У шалашников эстетическая коррекция проявилась в возникновении инноваций в ритуалах ухаживания самцов. Как и все подобные новшества, они возникли случайным образом и эволюционировали постепенно. Возможно, некогда, украшая свою площадку, какой-то давний предок нынешних шалашников добавил несколько палочек к стандартному набору зеленых листьев. Простые вариации в расположении этих палочек могли привести к созданию рудиментарной загородки, способной послужить для самки укрытием от сексуальных домогательств самца. Самец, уложивший палочки таким образом, должен был стать популярным у дам, поскольку его протобеседка давала бы им больше возможностей для взвешенной оценки своего выбора. Репродуктивные преимущества от предоставления самкам эстетических сооружений, заслуживающих их благосклонности, должны были стимулировать эволюцию строительства беседок за счет все возрастающей доли самцов, наделенных такой формой поведения. Со временем эта эволюция привела к возникновению разных архитектурных типов построек – аллейных беседок и «майских деревьев», по-разному, но вполне успешно обеспечивающих самкам защиту от сексуальной агрессии. Самки, посещающие самцов с такими постройками, могли тратить больше времени на оценку самцов и их произведений. Чем больше появлялось возможностей для субъективной сенсорной оценки и вынесения решения, тем сильнее действовал половой отбор, направленный как на физические качества и брачное поведение самих самцов, так и на архитектурные и орнаментальные признаки их расширенных фенотипов. Как следствие, брачные демонстрации самцов, а также строительство и украшение ими беседок должны были эволюционировать совместно с предпочтениями самок при выборе полового партнера, в результате чего и те и другие становились все более сложными и различающимися для разных видов.
Как и адаптивный половой отбор, процесс эстетической коррекции развивается путем корреляции
[208] между формой ухаживания самца и свойствами его фенотипа. При эстетической коррекции, однако, корреляция возникает не в отношении хороших генов или каких-либо прямых выгод, а в части расширения сексуальной автономии самок. Представьте себе популяцию, в которой 50 процентов оплодотворений определяются выбором самкой полового партнера, а другие 50 процентов – принудительными копуляциями в результате сексуального насилия со стороны самцов.
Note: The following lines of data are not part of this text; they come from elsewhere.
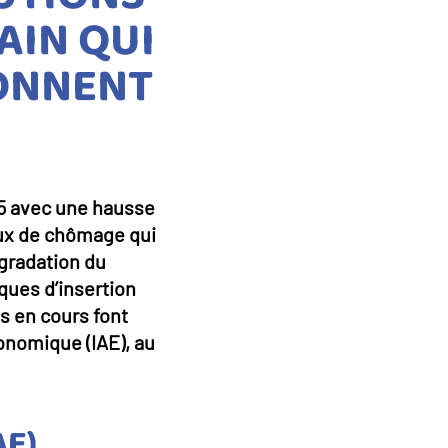
AIN QUI
ONNENT
025 avec une hausse
aux de chômage qui
égradation du
iques d’insertion
s en cours font
conomique (IAE), au
AE)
Если какие-то аспекты брачного ритуала самцов превращаются в нечто снижающее эффективность сексуального принуждения – скажем, собирание груды палочек в виде протобеседки, возможность существования которой я предположил чуть выше, – то самки выработают предпочтение этой новой форме поведения. Это предпочтение будет эволюционировать в популяции, поскольку чем чаще оно будет проявляться, тем большая доля оплодотворений будет определяться свободным выбором самок – и тем большая доля самок избежит косвенного генетического ущерба от сексуального принуждения. Таким образом, эстетическая коррекция устраняет половой конфликт, путем полового отбора трансформируя агрессивное поведение самца в более социально приемлемую, эстетическую форму.